• Exercise directions:
Using the entries that follow, report how many lines contain the word "data". Only the number is wanted.

◆ ◆ ◆ ◆

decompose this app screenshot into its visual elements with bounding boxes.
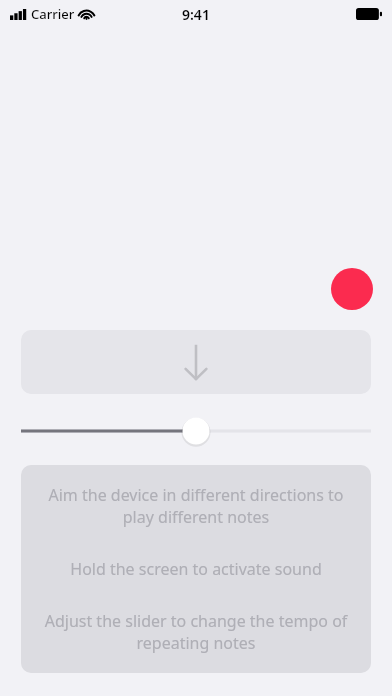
- staticText: 9:41: [182, 5, 210, 24]
- button[interactable]: Note indicator: [331, 268, 373, 310]
- button[interactable]: Tempo slider: [21, 417, 371, 445]
- button[interactable]: Aim the device in different directions t…: [21, 465, 371, 673]
- staticText: Adjust the slider to change the tempo of…: [35, 610, 357, 654]
- staticText: Aim the device in different directions t…: [35, 484, 357, 528]
- staticText: Hold the screen to activate sound: [35, 558, 357, 580]
- button[interactable]: Direction down: [21, 330, 371, 394]
- staticText: Carrier: [31, 5, 75, 23]
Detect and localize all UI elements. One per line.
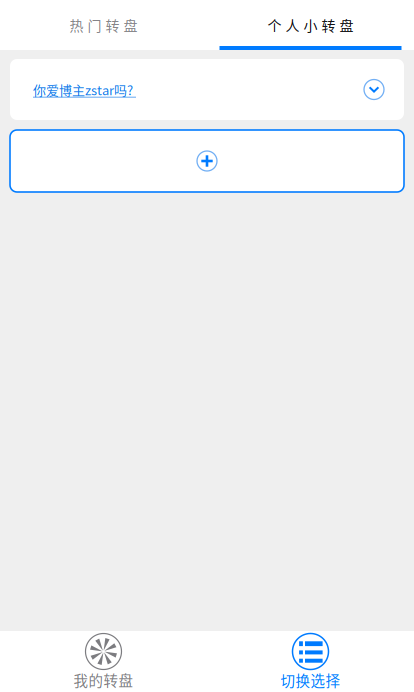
button[interactable]: 我的转盘 xyxy=(0,631,207,692)
button[interactable] xyxy=(10,130,404,192)
staticText: 我的转盘 xyxy=(74,670,134,690)
staticText: 切换选择 xyxy=(280,670,340,690)
button[interactable]: 你爱博主zstar吗? xyxy=(10,59,404,120)
staticText: 热 门 转 盘 xyxy=(70,15,138,35)
button[interactable]: 切换选择 xyxy=(207,631,414,692)
button[interactable]: 个 人 小 转 盘 xyxy=(207,0,414,50)
staticText: 你爱博主zstar吗? xyxy=(33,80,136,99)
button[interactable]: 热 门 转 盘 xyxy=(0,0,207,50)
staticText: 个 人 小 转 盘 xyxy=(268,15,354,35)
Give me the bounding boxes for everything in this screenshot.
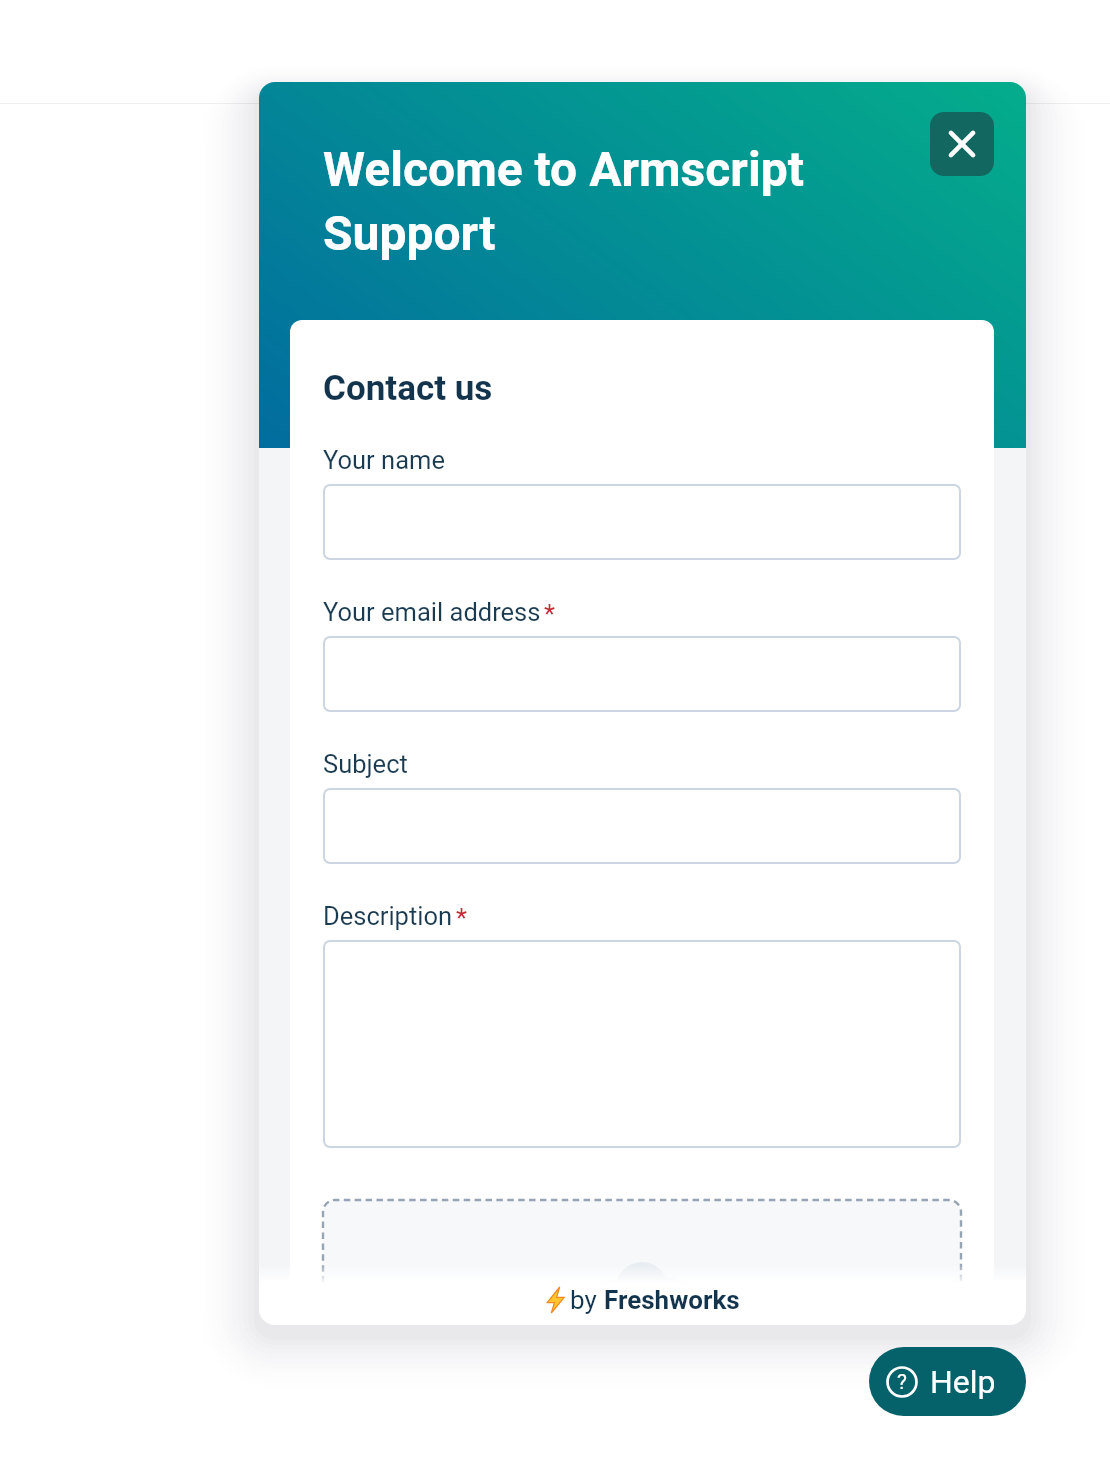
button[interactable]: ? bbox=[869, 1347, 1026, 1416]
staticText: Your name bbox=[323, 445, 445, 475]
staticText: Description bbox=[323, 901, 453, 931]
button[interactable] bbox=[323, 484, 961, 560]
staticText: Welcome to Armscript Support bbox=[323, 141, 883, 262]
staticText: Subject bbox=[323, 749, 408, 779]
staticText: Your email address bbox=[323, 597, 541, 627]
button[interactable] bbox=[323, 636, 961, 712]
button[interactable] bbox=[323, 940, 961, 1148]
staticText: Freshworks bbox=[604, 1285, 740, 1315]
staticText: by bbox=[570, 1285, 604, 1315]
staticText: ? bbox=[897, 1370, 907, 1395]
staticText: * bbox=[544, 599, 555, 629]
button[interactable]: Close bbox=[930, 112, 994, 176]
staticText: * bbox=[456, 903, 467, 933]
button[interactable] bbox=[323, 788, 961, 864]
staticText: Help bbox=[930, 1363, 996, 1401]
staticText: Contact us bbox=[323, 368, 493, 409]
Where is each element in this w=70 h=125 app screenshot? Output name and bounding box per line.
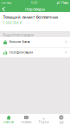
staticText: Рядом [39, 120, 49, 124]
staticText: МТС [7, 1, 12, 5]
staticText: Переводы [25, 6, 45, 12]
button[interactable]: Назад [0, 6, 8, 12]
staticText: Новости банка [9, 40, 29, 44]
staticText: Подробнее операции [3, 33, 34, 37]
staticText: 9:41 [31, 1, 38, 5]
button[interactable]: Платежи [18, 114, 35, 125]
staticText: Платежи [21, 120, 32, 124]
button[interactable]: Ещё [52, 114, 70, 125]
staticText: Главная [3, 120, 14, 124]
staticText: Последние акции [9, 51, 33, 54]
button[interactable]: Главная [0, 114, 18, 125]
button[interactable]: Рядом [35, 114, 52, 125]
button[interactable]: Новости банка [0, 37, 70, 47]
staticText: 1 000 000 ₽ [3, 22, 22, 25]
staticText: ◗ [57, 2, 58, 4]
staticText: Текущий лимит бесплатных [3, 14, 58, 20]
button[interactable]: Последние акции [0, 47, 70, 57]
staticText: 61% [58, 1, 64, 5]
staticText: Ещё [59, 120, 63, 124]
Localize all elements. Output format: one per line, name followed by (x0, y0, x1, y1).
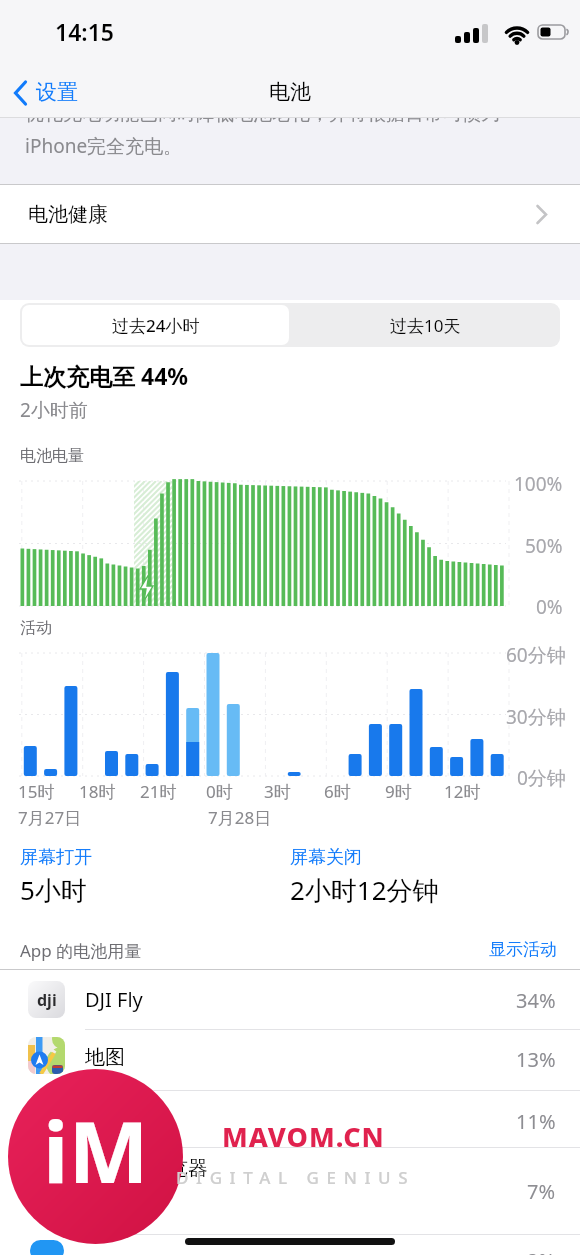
staticText: 18时 (79, 780, 116, 803)
staticText: 2小时12分钟 (290, 872, 439, 908)
staticText: 100% (514, 471, 563, 497)
staticText: DJI Fly (85, 986, 143, 1013)
staticText: 0% (536, 594, 563, 620)
staticText: 上次充电至 44% (20, 360, 189, 391)
staticText: 50% (525, 533, 563, 559)
staticText: 7月27日 (18, 806, 82, 829)
staticText: 3时 (264, 780, 291, 803)
staticText: App 的电池用量 (20, 939, 142, 962)
staticText: 6时 (324, 780, 351, 803)
button[interactable]: 电池健康 (0, 185, 580, 243)
button[interactable]: 11% (0, 1090, 580, 1147)
button[interactable]: 设置 (8, 74, 98, 112)
staticText: 电池电量 (20, 446, 84, 466)
staticText: 7月28日 (208, 806, 272, 829)
button[interactable]: dji (0, 970, 580, 1029)
staticText: MAVOM.CN (222, 1118, 385, 1155)
staticText: 0分钟 (517, 765, 566, 791)
staticText: 14:15 (55, 16, 114, 47)
staticText: DIGITAL GENIUS (176, 1166, 416, 1189)
staticText: 21时 (140, 780, 177, 803)
staticText: 设置 (36, 79, 78, 105)
staticText: 13% (516, 1046, 556, 1073)
staticText: 5小时 (20, 872, 87, 908)
staticText: 0时 (206, 780, 233, 803)
button[interactable]: 过去10天 (291, 303, 560, 347)
staticText: 屏幕关闭 (290, 846, 362, 869)
staticText: dji (37, 989, 57, 1011)
staticText: 电池 (269, 79, 311, 105)
staticText: 12时 (444, 780, 481, 803)
staticText: 屏幕打开 (20, 846, 92, 869)
staticText: 显示活动 (489, 939, 557, 960)
staticText: 15时 (18, 780, 55, 803)
staticText: 览器 (168, 1156, 208, 1181)
staticText: 7% (527, 1178, 556, 1205)
staticText: 2小时前 (20, 397, 88, 423)
button[interactable]: 过去24小时 (22, 305, 289, 345)
button[interactable]: 地图 (0, 1029, 580, 1090)
button[interactable]: 显示活动 (447, 939, 557, 960)
staticText: 过去10天 (390, 314, 461, 337)
staticText: 地图 (85, 1045, 125, 1070)
staticText: 11% (516, 1108, 556, 1135)
staticText: 优化充电功能已同时降低电池老化，并将根据日常习惯为 (25, 118, 500, 126)
staticText: 30分钟 (506, 704, 566, 730)
staticText: 60分钟 (506, 642, 566, 668)
staticText: 过去24小时 (112, 314, 200, 337)
staticText: 2% (527, 1247, 556, 1255)
button[interactable]: 览器 (0, 1147, 580, 1234)
button[interactable]: 2% (0, 1234, 580, 1255)
staticText: 电池健康 (28, 202, 108, 227)
staticText: 34% (516, 987, 556, 1014)
staticText: 9时 (385, 780, 412, 803)
staticText: iM (43, 1092, 149, 1208)
staticText: 活动 (20, 618, 52, 638)
staticText: iPhone完全充电。 (25, 133, 183, 159)
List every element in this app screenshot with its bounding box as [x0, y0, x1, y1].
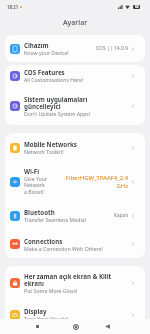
staticText: Don't Update System Apps!	[24, 110, 91, 117]
staticText: Wi-Fi	[24, 167, 40, 175]
button[interactable]: Bluetooth	[5, 201, 145, 230]
staticText: Know your Device!	[24, 49, 69, 56]
button[interactable]: Sistem uygulamaları güncelleyici	[5, 86, 145, 125]
button[interactable]: Her zaman açık ekran & Kilit ekranı	[5, 266, 145, 300]
staticText: Ayarlar	[63, 18, 88, 28]
staticText: Put Some More Gloss!	[24, 287, 78, 294]
staticText: Mobile Networks	[24, 140, 77, 148]
staticText: COS || 14.0.9	[95, 45, 128, 52]
button[interactable]: Mobile Networks	[5, 133, 145, 162]
staticText: 58	[135, 5, 139, 9]
button[interactable]: Recents	[30, 319, 45, 334]
staticText: Sistem uygulamaları güncelleyici	[24, 95, 119, 110]
staticText: Cihazım	[24, 41, 49, 49]
button[interactable]: COS Features	[5, 65, 145, 86]
button[interactable]: Display	[5, 300, 145, 329]
staticText: All Customisations Here!	[24, 76, 84, 83]
button[interactable]: Connections	[5, 230, 145, 258]
staticText: COS Features	[24, 68, 65, 76]
button[interactable]: Home	[68, 319, 83, 334]
staticText: Tune Your Visuals!	[24, 315, 69, 322]
staticText: Bluetooth	[24, 208, 55, 216]
staticText: Make a Connection With Others!	[24, 245, 103, 252]
staticText: Give Your Network a Boost!	[24, 175, 49, 196]
button[interactable]: Back	[100, 319, 115, 334]
staticText: Network Toolkit!	[24, 148, 64, 155]
staticText: Display	[24, 307, 47, 315]
staticText: Connections	[24, 237, 63, 245]
staticText: Transfer Seamless Media!	[24, 216, 87, 223]
button[interactable]: Cihazım	[5, 35, 145, 62]
staticText: 18:21	[7, 4, 19, 10]
staticText: FiberHGW_TPAAF4_2.4GHz	[65, 174, 128, 189]
button[interactable]: Wi-Fi	[5, 162, 145, 201]
staticText: Kapalı	[112, 212, 128, 219]
staticText: Her zaman açık ekran & Kilit ekranı	[24, 272, 119, 287]
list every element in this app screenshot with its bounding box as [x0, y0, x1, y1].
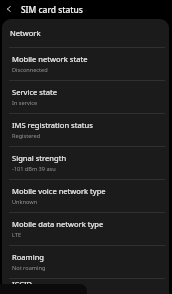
button[interactable]: Service state	[2, 80, 169, 113]
button[interactable]: Network	[2, 19, 169, 47]
staticText: Mobile network state	[12, 54, 88, 64]
staticText: Mobile data network type	[12, 219, 104, 229]
button[interactable]: Signal strength	[2, 146, 169, 179]
button[interactable]: Mobile voice network type	[2, 179, 169, 212]
staticText: Mobile voice network type	[12, 186, 106, 196]
button[interactable]: Mobile data network type	[2, 212, 169, 245]
staticText: Not roaming	[12, 264, 46, 272]
staticText: ICCID	[12, 279, 33, 289]
button[interactable]: Roaming	[2, 245, 169, 278]
button[interactable]: ICCID	[2, 278, 169, 294]
staticText: Network	[10, 28, 41, 38]
staticText: Service state	[12, 87, 57, 97]
button[interactable]: Mobile network state	[2, 47, 169, 80]
staticText: Roaming	[12, 252, 44, 262]
staticText: Signal strength	[12, 153, 67, 163]
staticText: Registered	[12, 132, 41, 140]
staticText: IMS registration status	[12, 120, 93, 130]
staticText: In service	[12, 99, 38, 107]
button[interactable]: IMS registration status	[2, 113, 169, 146]
staticText: Unknown	[12, 198, 38, 206]
staticText: SIM card status	[21, 4, 83, 15]
staticText: -101 dBm 39 asu	[12, 165, 56, 173]
button[interactable]: Back	[0, 0, 18, 18]
staticText: Disconnected	[12, 66, 48, 74]
staticText: LTE	[12, 231, 22, 239]
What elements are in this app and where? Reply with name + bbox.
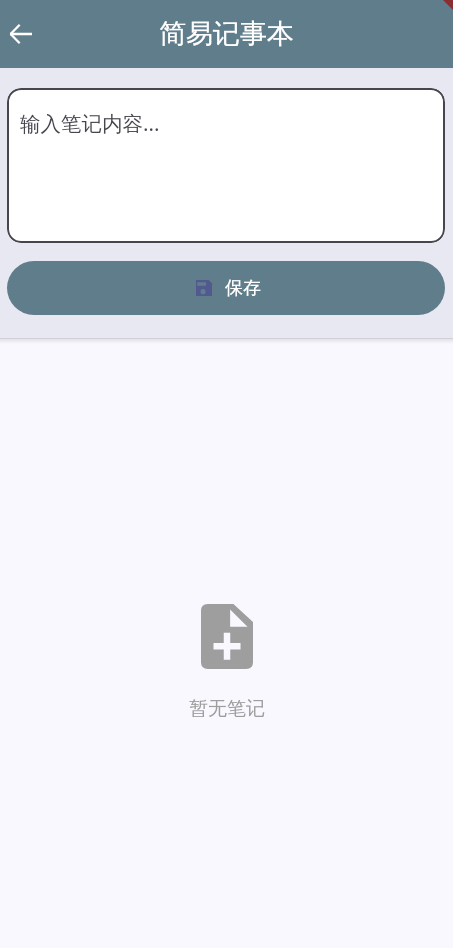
staticText: 输入笔记内容... <box>20 109 160 137</box>
button[interactable]: 输入笔记内容... <box>7 88 445 243</box>
staticText: 暂无笔记 <box>189 697 265 721</box>
staticText: 简易记事本 <box>159 17 294 51</box>
staticText: 保存 <box>225 277 261 300</box>
button[interactable]: Back <box>1 14 41 54</box>
button[interactable]: 保存 <box>7 261 445 315</box>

◆ ◆ ◆ ◆

• Expected output:
2